By Barbara Kessler
Green Right Now
Back to school time can be filled with fun as your kids anticipate a new year, a fresh crack at the subjects they love (recess, lunch, Chatting with Peers 101 etc.) and you get to send the lovelies off (their derrières and the couch) and back into some sort of forward-lurching motion toward a fulfilling and educated future.
But just try to send them with greener school supplies. Chances are you’ll be frustrated. I’ve been at this for a few years and have searched many glaringly lit mega stores and combed countless websites looking for reasonably priced, good quality notebooks, binders, pens and pencils made from recycled material.
I’ve wanted to scream at more than a few store clerks: Why is this so hard!
There’s either a total paucity of items; or they lack functionality, or most often, the green goods are offered like novelty or luxury items, with a price tag that’s often double or triple the common goods they’re replacing.
And as Groucho Marx might say, what’s the common good of that?
So here we go again. Get ready to fell some trees mom and dad!
This year there are many brands of recycled paper notebooks available. Some are made by big name companies, like Mead. Some are in-house brands, like Foray, available at Office Depot. Others like New Leaf, are totally focused on recycled paper products.
But all typically come with a green upcharge. Having noticed a shortage of green goods at the two big brand stores I’ve visited so far, I turned this morning to the web. My quest was simple: Find the affordable stuff made from 100 percent recycled paper. I’ll spare you the tedious details. The bottom line: There are no perfect answers.
I had trouble finding a single school notebook (in 8.5 x 11) with recycled paper for less than $4. Many were $6 or more. That’s untenable if you are on a budget, and if your kids take notes at all.
Here are my best bets:
- A Foray notebook, 90 sheets, with a color cover (for color coding at school) with 100 percent recycled paper (30 percent post consumer content) for $2.79 at Office Depot. (The Office Depot site helpfully popped up a parallel offering, a Foray notebook with 100 sheets of brand-spanking new paper — zero recycled content — for $1.09.)
- Foray’s 3-subject notebook, 138 sheets of recycled paper, $3.29 at Office Depot. A better buy.
- EnviroTec’s 3-subject notebook, 120 sheets of 100 percent post-consumer recycled paper (bonus points for being completely post-consumer) for $6.25 at Discount Office Items.com. The price is stout, but in addition to being all post-consumer it’s got folder flaps for storage. The website offers everything and labels products that are green and/or Made in America.
I’d include these notebooks on my buy list, if their price came down:
- Mead’s 80 sheet college-ruled recycled notebooks in lovely muted ginger, indigo and other tasteful colors for $6.09 each.

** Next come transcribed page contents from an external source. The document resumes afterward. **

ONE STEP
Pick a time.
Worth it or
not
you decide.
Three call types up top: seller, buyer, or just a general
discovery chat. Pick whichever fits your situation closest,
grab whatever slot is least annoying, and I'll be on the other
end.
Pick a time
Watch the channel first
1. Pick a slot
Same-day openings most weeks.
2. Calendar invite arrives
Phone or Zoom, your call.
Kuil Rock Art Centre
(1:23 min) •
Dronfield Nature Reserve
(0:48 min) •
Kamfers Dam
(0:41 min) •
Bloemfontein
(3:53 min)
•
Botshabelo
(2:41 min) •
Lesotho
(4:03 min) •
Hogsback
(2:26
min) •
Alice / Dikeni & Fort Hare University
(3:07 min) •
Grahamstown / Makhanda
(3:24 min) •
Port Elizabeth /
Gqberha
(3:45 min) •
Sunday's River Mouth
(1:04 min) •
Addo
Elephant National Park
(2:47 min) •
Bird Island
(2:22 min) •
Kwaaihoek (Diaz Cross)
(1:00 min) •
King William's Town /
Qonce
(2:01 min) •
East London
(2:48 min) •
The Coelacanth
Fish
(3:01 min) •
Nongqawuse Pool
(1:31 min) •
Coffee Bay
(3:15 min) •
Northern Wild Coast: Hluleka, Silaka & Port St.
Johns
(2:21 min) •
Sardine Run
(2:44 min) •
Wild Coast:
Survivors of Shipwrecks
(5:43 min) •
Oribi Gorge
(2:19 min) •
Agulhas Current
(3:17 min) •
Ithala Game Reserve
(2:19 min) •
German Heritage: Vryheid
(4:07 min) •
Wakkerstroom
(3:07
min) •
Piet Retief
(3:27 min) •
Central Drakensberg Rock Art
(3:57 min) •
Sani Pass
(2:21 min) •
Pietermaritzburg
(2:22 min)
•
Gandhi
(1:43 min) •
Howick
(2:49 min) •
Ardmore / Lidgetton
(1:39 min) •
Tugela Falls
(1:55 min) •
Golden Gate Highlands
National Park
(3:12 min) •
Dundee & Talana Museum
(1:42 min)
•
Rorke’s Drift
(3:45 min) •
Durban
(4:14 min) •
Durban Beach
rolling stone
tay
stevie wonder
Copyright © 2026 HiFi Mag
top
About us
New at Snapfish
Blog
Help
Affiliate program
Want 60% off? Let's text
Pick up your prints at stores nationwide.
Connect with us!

- New Leaf’s 3-subject college-ruled notebook made from 100 percent post-consumer waste (making it a bit greener) with 120 pages (making it a bit thicker) for $6.99. Whoa! So I can afford three? What about the other five classes junior’s taking?

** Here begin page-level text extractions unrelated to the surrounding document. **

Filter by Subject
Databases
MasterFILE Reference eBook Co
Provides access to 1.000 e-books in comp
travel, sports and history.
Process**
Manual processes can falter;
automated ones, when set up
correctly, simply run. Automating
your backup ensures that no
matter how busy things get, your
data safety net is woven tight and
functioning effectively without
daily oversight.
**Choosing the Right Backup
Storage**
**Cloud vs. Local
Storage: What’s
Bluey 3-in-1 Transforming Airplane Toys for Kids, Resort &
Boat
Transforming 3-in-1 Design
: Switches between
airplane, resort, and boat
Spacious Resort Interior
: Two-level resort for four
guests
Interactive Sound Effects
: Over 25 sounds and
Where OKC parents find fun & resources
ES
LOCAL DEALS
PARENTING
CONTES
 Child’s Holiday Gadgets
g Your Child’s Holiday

- Red Apple School Supply’s banana paper notebooks. Adorned with frogs, these notepads are adorable. They’re made with post- consumer waste and banana fibers, but they’ll cost you $5.99 for 70 pages.
Don’t get me wrong. I’m will to pay a green surcharge, up to a point. And I realize that these newer lines of products have scale issues. They’re not in as much demand and they may not be able to yet compete with those conventional notebooks churned out by the zillions and sold as “loss leaders” at many stores to snare back-to-school customers.
But really? It’s still cheaper to start with trees? I’m not sure I believe it. And what about the ethics at play here? Even if the manufacturers are launching new lines and charging a bit more, couldn’t someone reach a compromise beneficial to consumers? How about the retailers that so profess their love of the environment move more aggressively to adopt these eco-products?
Here’s an idea: Big Retailer X chooses recycled notebooks to be sold at a discount as the loss leader of the season. That could draw in customers, make it easy for them to choose the recycled alternative, and make a tangible environmental impact.
Talk about starting the school year on the right note.